SECTORS = [101, 102, 103, 104, 205, 206, 207, 308, 309, 310, 311]
SECTOR_NAMES = pd.Series({
101: 'Basic Materials',
102: 'Consumer Cyclical',
103: 'Financial Services',
104: 'Real Estate',
205: 'Consumer Defensive',
206: 'Healthcare',
207: 'Utilities',
308: 'Communication Services',
309: 'Energy',
310: 'Industrials',
311: 'Technology' ,
})
baskets = pd.Series(index=range(len(SECTORS)))
for i in range(len(SECTORS)):
baskets[i] = calc_spread(5, 3, data['sector'] == SECTORS[i])
plt.bar(baskets.index, baskets, color=color)
plt.xticks(range(len(SECTORS)), SECTOR_NAMES, rotation=25)
plt.title('Average returns by sector');
The strategy doesn't look too reliant on any particular sector.
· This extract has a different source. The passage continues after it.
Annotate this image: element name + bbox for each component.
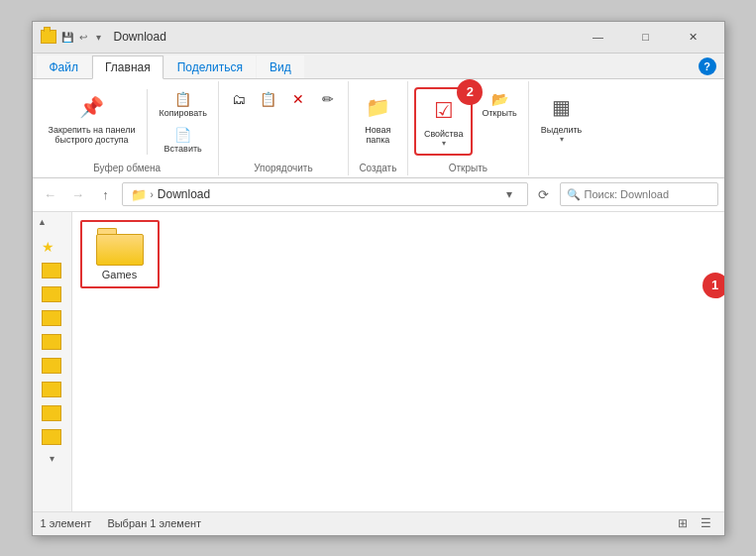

Communications Services is a little high, but that sector also has relatively few events.
Here I make a final robustness test by examining how the strategy does by sector and also by liquidity filter. I use both ADV percentile thresholds and the Q1500US and Q500US liquid universes.
liquidity_names = ['all', 'adv_50', 'adv_70', 'adv_90', 'q1500us', 'q500us']
liquidity_locs = {
'all': True,
'adv_50': data['adv_percentile'] >= 50,
'adv_70': data['adv_percentile'] >= 70,
'adv_90': data['adv_percentile'] >= 90,
'q1500us': data['q1500us'],
'q500us': data['q500us'],
}
spread_matrix = pd.DataFrame(columns=liquidity_names, index=SECTOR_NAMES, dtype=float)
freq_matrix = pd.DataFrame(columns=liquidity_names, index=SECTOR_NAMES, dtype=int)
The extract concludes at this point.